Families of MIAs gather to get info. from govt.

It's the first meeting in three years between Defense Department officials and Illinois families of POWs and those missing in action. But it has been since 1997 that the military has rededicated itself to finding those lost loved ones whose cases stretch back to World War II, and include all the wars since then, including the current conflicts in Iraq and Afghanistan. The Pentagon wants to help the families understand the story of what happened on the battlefield and help them complete the act of healing from monumental loss.

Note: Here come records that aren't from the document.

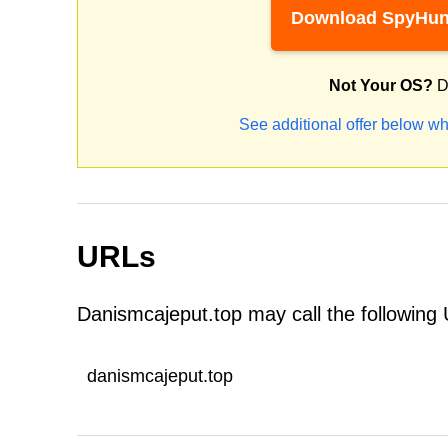
Download SpyHun
Not Your OS?
D
See additional offer below wh
URLs
Danismcajeput.top may call the following
danismcajeput.top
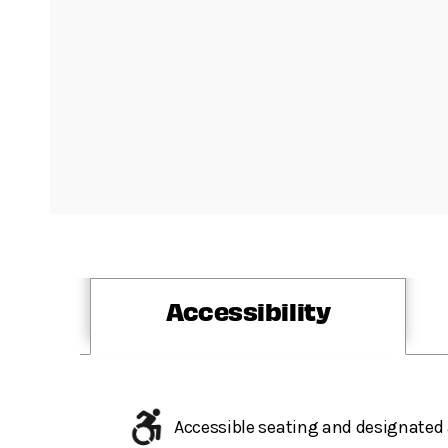
Accessibility
Accessible seating and designated 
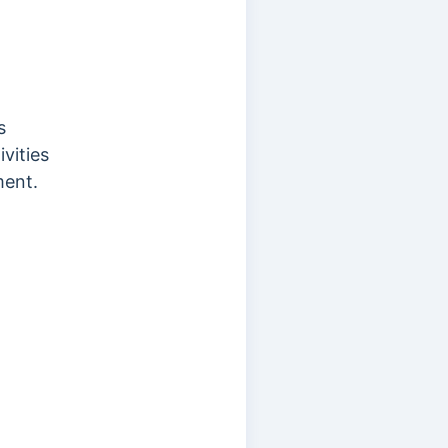
s
vities
ment.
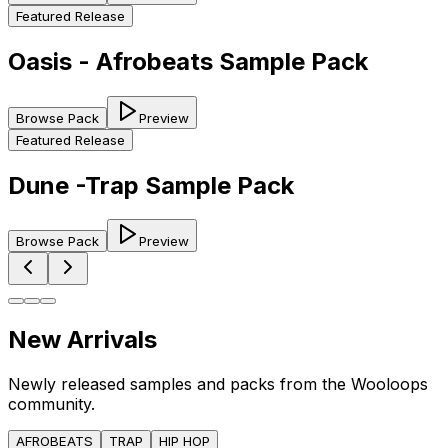
Featured Release
Oasis - Afrobeats Sample Pack
Browse Pack
Preview
Featured Release
Dune -Trap Sample Pack
Browse Pack
Preview
New Arrivals
Newly released samples and packs from the Wooloops
community.
AFROBEATS
TRAP
HIP HOP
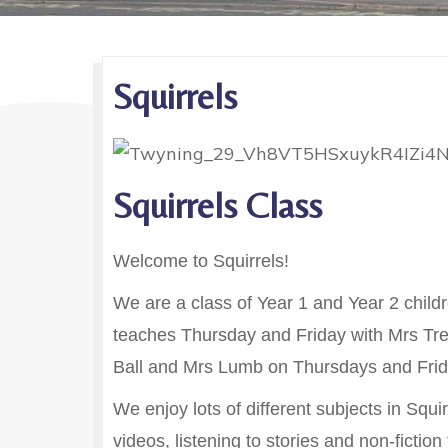
Squirrels
Squirrels Class
Welcome to Squirrels!
We are a class of Year 1 and Year 2 chi
teaches Thursday and Friday with Mrs Tre
Ball and Mrs Lumb on Thursdays and Frid
We enjoy lots of different subjects in Squ
videos, listening to stories and non-fictio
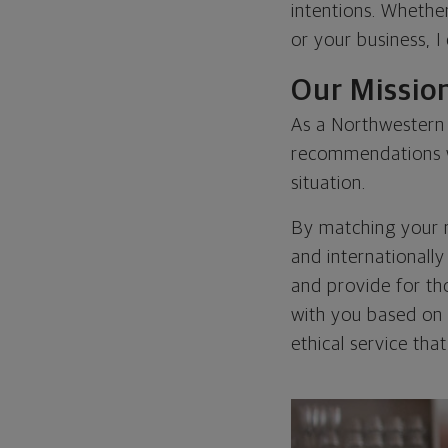
intentions. Whethe
or your business, 
Our Missio
As a Northwestern M
recommendations wh
situation.
By matching your ne
and internationall
and provide for tho
with you based on t
ethical service tha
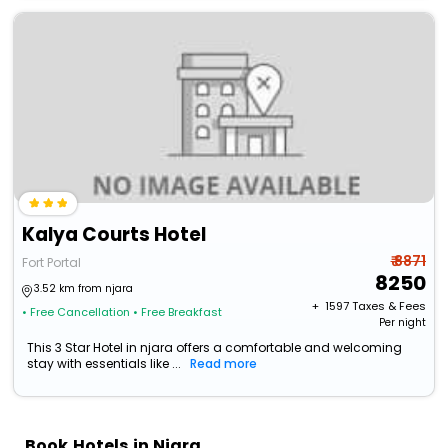
Kalya Courts Hotel
₹ 8871
Fort Portal
8250
3.52 km from njara
+ ₹
1597
Taxes & Fees
• Free Cancellation
• Free Breakfast
Per night
This 3 Star Hotel in njara offers a comfortable and welcoming
stay with essentials like ...
Read more
Book Hotels in Njara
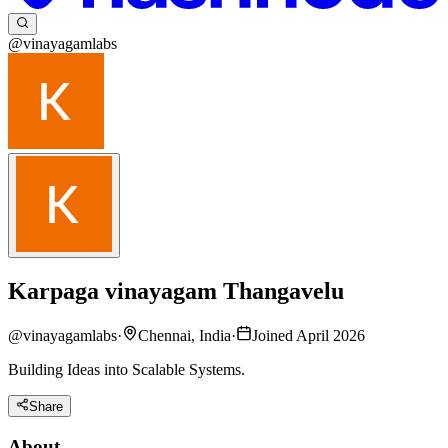
@vinayagamlabs
Karpaga vinayagam Thangavelu
@
vinayagamlabs
·
Chennai, India
·
Joined April 2026
Building Ideas into Scalable Systems.
Share
About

She's 74 now, but not a day has gone by in the last 43 years that Jeanne Wood doesn't think about her brother, Lieutenant Thomas Pilkington, a Navy commander from Morton Grove, who was 25 and engaged to be married when he was shot down over the Gulf of Tonkin in September, 1965. She was in her family's living room with her mother when they received the news.

"The next thing you know the door bell rang at the front door and when I opened that door there stood a casualty officer from the Navy and he looked so sad. I will never forget that," said Wood.

Lt. Pilkington was part of a two-plane bombing mission that sought to destroy anti-missile batteries on the shores of the gulf, just south of Hanoi. Four airmen vanished that night and the same thing happened the next night. Recently, with some cooperation from the Vietnamese government, the Pentagon has determined the airmen's watery grave. And now they're staking out the area using the techniques of forensic anthropology.

On Saturday, Larry Greer, a retired Air Force colonel will explain how advances in DNA science may yield answers about what happened to the American heroes.

"They can extract DNA sequencing from ancient remains that have been buried in the jungle for decades and get that DNA out and match it with family reference sample," said Col. Larry Greer (Ret.), POW/MIA office.

Family members whose cases are closer to being solved will be asked to give DNA samples at Saturday's meeting. And of the 150 Illinois cases that are active, Greer hopes to deliver some sense of hope.

"Some of them will come away with the expectation that, my gosh, my case has not ended, it has not been put on a shelf somewhere," said Greer.

When asked what it would mean to actually find her brother, Wood says it would mean everything.

"I think it would be everything, it is the best I can say. I would like to have him back, bring him home," said Wood.

Overall, the Pentagon is tracking 88,000 MIAs: 78,000 from WWII, 8,100 from the Korean conflict, 125 from the Cold War, 1,700 from Vietnam, and one each from Desert Storm and Iraq but none from Afghanistan.